TASK GOAL
From the data, copy out every line in which the word "Stada" appears.

Transcribed page contents
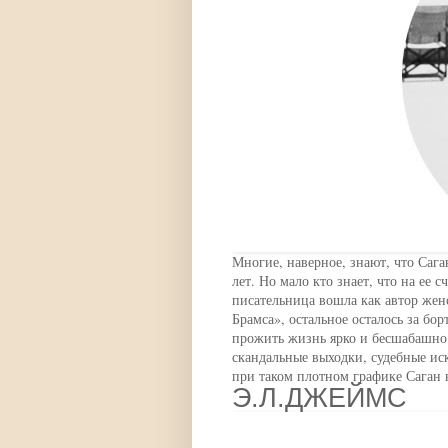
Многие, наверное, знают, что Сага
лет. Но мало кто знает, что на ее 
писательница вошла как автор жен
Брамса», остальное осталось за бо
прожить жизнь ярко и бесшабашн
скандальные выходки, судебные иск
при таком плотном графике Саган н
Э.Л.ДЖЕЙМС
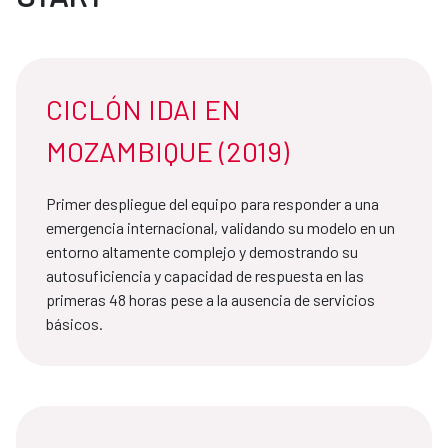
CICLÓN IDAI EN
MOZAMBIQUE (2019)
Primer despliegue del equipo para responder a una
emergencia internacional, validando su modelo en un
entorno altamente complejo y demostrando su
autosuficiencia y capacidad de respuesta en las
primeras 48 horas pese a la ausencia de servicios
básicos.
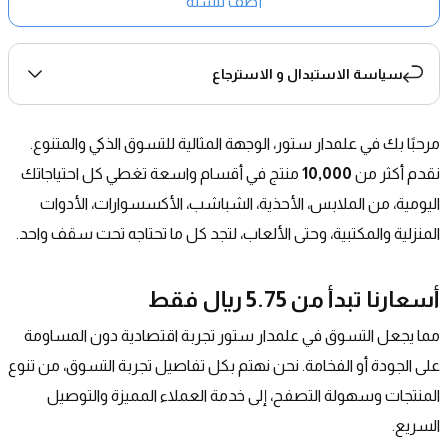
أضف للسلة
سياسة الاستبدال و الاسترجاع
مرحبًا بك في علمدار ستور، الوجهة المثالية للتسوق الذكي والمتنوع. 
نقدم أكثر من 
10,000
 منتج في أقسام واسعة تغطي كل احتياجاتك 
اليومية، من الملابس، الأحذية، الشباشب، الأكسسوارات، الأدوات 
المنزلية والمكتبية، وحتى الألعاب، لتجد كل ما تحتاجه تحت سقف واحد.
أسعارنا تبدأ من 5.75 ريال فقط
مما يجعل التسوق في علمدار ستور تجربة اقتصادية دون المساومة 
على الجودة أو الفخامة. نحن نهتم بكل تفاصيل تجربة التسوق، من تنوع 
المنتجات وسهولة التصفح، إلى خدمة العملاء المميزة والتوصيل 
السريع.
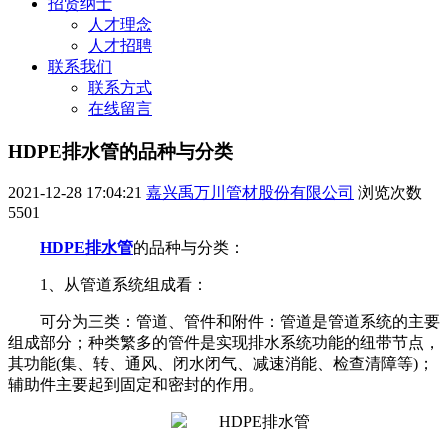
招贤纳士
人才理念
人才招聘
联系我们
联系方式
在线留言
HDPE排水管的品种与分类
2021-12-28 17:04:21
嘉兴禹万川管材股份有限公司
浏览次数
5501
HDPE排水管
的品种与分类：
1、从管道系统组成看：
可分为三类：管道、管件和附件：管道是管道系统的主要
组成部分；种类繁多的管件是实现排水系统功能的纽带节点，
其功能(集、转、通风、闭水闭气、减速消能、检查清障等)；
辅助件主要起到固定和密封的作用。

--

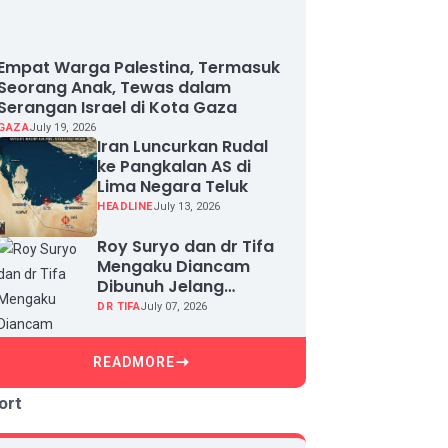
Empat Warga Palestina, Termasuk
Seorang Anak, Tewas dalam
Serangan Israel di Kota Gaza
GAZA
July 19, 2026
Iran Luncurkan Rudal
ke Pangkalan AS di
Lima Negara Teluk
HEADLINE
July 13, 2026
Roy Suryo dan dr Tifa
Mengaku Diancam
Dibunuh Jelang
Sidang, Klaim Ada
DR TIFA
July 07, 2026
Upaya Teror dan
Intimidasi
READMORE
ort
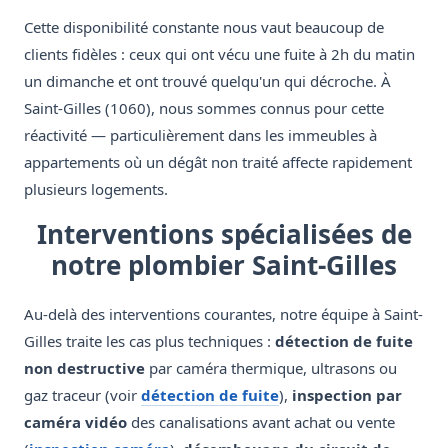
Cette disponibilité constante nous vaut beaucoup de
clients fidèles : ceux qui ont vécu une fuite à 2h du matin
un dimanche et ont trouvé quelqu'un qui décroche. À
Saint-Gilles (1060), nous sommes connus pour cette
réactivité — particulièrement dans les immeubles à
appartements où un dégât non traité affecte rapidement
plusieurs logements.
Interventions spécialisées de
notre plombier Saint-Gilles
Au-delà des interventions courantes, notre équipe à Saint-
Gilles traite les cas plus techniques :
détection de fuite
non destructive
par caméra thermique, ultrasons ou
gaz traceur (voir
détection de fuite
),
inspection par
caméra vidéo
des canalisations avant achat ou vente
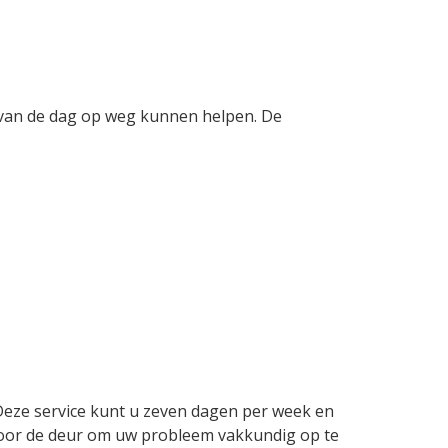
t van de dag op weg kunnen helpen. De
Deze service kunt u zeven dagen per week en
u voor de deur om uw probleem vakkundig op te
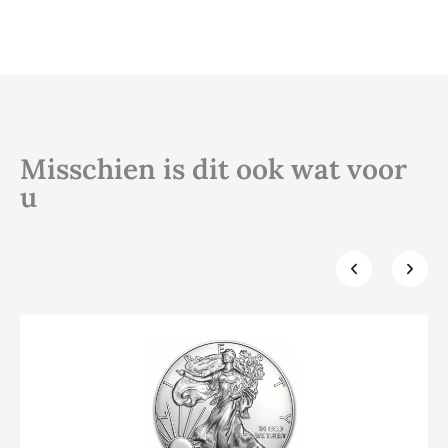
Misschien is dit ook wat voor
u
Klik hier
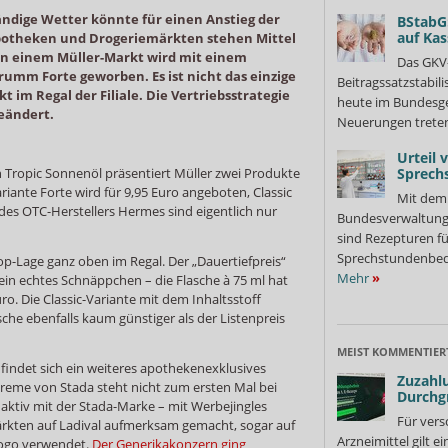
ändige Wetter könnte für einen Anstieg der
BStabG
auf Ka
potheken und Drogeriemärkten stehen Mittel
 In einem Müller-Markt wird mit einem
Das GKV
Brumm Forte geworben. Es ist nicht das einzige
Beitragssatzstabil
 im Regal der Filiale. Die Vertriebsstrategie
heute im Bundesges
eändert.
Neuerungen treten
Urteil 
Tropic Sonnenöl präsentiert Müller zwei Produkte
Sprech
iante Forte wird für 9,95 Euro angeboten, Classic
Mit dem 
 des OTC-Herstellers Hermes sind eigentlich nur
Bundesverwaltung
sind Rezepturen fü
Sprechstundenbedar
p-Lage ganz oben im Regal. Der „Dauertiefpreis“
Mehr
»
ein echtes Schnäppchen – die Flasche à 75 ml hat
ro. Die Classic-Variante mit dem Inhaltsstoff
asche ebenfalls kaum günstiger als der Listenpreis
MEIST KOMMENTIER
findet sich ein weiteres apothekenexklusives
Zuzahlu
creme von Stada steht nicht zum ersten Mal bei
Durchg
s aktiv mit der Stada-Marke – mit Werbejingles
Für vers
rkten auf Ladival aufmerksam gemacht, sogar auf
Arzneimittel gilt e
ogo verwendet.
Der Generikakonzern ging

ANSWER AREA
creme von Stada steht nicht zum ersten Mal bei
s aktiv mit der Stada-Marke – mit Werbejingles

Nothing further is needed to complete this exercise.